Your assignment
Throughout the material, some lines may have the word "użytkownika". Count them and give the number only.

Provided data
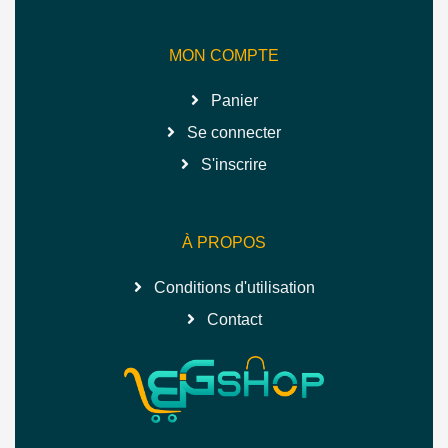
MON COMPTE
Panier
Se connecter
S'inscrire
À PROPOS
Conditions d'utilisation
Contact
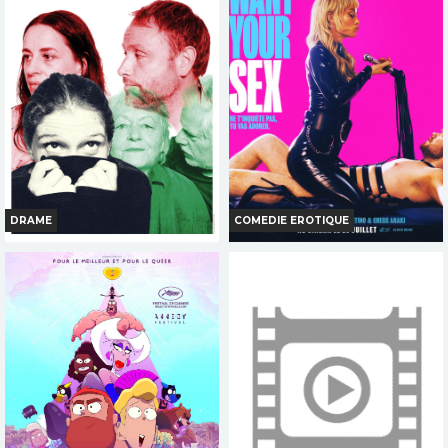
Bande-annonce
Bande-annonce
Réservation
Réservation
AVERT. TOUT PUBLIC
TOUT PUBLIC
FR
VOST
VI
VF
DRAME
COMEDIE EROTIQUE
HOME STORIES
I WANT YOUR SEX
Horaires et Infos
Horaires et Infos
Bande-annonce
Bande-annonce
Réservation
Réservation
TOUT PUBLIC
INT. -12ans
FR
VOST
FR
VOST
* * *
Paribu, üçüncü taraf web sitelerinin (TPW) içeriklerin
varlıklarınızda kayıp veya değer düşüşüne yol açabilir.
---
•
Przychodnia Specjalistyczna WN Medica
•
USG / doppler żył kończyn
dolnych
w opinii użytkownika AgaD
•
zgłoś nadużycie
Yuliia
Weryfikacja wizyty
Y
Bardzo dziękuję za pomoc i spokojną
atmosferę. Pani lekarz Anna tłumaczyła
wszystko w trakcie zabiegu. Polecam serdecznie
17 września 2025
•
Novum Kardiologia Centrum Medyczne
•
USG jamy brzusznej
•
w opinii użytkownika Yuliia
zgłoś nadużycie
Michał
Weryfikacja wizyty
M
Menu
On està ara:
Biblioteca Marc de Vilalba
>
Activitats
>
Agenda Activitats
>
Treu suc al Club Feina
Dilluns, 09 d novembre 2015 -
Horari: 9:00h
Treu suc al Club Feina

Exercise response
2